WORK REQUIRED
Write out the line that contains "prazo de entrega" and every line after it through the end of the entries, exactly as given and with no other lines.
Top of DATA SECTION
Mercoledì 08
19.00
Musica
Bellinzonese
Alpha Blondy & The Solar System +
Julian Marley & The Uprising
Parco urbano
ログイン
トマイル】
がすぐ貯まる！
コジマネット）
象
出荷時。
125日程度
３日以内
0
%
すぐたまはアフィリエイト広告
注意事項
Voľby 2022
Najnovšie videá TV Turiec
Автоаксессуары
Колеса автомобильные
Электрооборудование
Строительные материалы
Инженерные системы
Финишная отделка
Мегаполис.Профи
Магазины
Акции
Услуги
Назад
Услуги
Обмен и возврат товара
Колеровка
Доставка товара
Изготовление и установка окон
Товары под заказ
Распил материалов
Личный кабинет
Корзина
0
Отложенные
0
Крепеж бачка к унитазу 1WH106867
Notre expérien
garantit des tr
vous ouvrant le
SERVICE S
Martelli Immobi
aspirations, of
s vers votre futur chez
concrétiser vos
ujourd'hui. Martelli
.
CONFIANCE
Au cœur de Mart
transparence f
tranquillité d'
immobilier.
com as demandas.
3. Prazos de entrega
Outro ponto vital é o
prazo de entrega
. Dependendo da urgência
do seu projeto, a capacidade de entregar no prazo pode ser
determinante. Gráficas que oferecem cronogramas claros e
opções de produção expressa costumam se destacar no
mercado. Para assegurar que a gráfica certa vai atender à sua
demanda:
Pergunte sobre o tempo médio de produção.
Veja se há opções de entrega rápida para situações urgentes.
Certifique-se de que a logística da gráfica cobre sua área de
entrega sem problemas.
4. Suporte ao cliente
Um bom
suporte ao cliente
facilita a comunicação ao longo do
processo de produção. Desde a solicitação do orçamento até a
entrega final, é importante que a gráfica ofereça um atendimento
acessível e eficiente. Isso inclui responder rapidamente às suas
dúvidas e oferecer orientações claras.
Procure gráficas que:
Bottom of DATA SECTION
RESPONSE TO THIS EXERCISE
prazo de entrega
. Dependendo da urgência
do seu projeto, a capacidade de entregar no prazo pode ser
determinante. Gráficas que oferecem cronogramas claros e
opções de produção expressa costumam se destacar no
mercado. Para assegurar que a gráfica certa vai atender à sua
demanda:
Pergunte sobre o tempo médio de produção.
Veja se há opções de entrega rápida para situações urgentes.
Certifique-se de que a logística da gráfica cobre sua área de
entrega sem problemas.
4. Suporte ao cliente
Um bom
suporte ao cliente
facilita a comunicação ao longo do
processo de produção. Desde a solicitação do orçamento até a
entrega final, é importante que a gráfica ofereça um atendimento
acessível e eficiente. Isso inclui responder rapidamente às suas
dúvidas e oferecer orientações claras.
Procure gráficas que:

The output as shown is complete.